Donny George Youkhanna, who died in March following a heart attack, was described as ‘one of the brightest experts on the history of Mesopotamia’ by Iraq’s former Culture Minister Mufid al-Jazairi. Donny George (he dropped his last name) was the former Director of the Iraqi National Museum in Bagdad and fought tirelessly to preserve his country’s heritage. He was appalled by the wholesale looting of antiquities from museums and archaeological sites – uninterrupted by US troops who refused to intervene – during the tumultuous days following the fall of Saddam Hussein; and he appealed to everyone he could think of, from his friends at the British Museum in London to the immans at the local mosques, for help in retrieving the looted objects. His relentless persistence resulted in the return of almost half of the 15,000 stolen artefacts, many of which date back several millennia to the Assyrian and Babylonian empires.
Fluent in Assyrian, Neo-Aramaic, Arabic, and English, George took part in several major excavations, including those at Nineveh and Babylon.
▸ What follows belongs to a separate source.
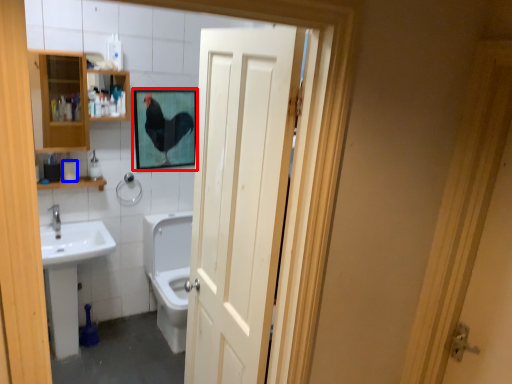 Question: Among these objects, which one is nearest to the camera, picture frame (highlighted by a red box) or toilet paper (highlighted by a blue box)?

Choices:
 (A) picture frame
 (B) toilet paper

Answer: (B) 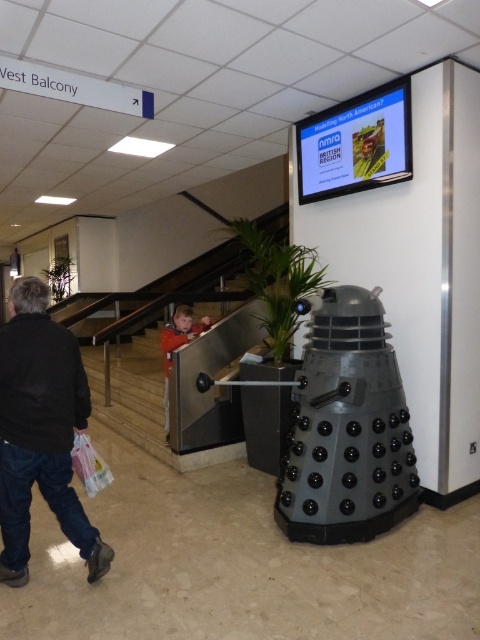 You are standing in the public building and see the black matte jacket at lower left. Where is the black matte jacket located in the scene?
He became chairman of the State Board of Antiquities and Heritage in 2005 but was forced to flee Iraq that same year following death threats to himself and his family. He went first to Syria and then to America, where he took up the post of Visiting Professor of Anthropology and Archaeology at Stony Brook University in New York. But he remained actively involved in restoring his country’s stolen treasures, and co-authored a book Catastrophe, The Looting and Destruction of Iraq’s Past, published in 2008, the same year that he helped prevent the sale of royal Neo-Assyrian earrings, from the world famous Nimrud treasures at Christie’s art auction in New York.
John MacGinnis, of the McDonald Institute of Archaeological Research at Cambridge University, said: ‘Donny was a quite exceptional individual, in more stable times at the forefront of archaeological exploration in Iraq and in the dark days that followed, dedicating himself unremittingly to the protection and preservation of the archaeological heritage of the land with a courage and determination that won admiration around the world. Donny shone out. Learned, brave, and courteous, Donny was a man of deep humanity who made friends and spread peace wherever he went. It is a privilege to have met him. His untimely death is a loss which cannot be replaced.’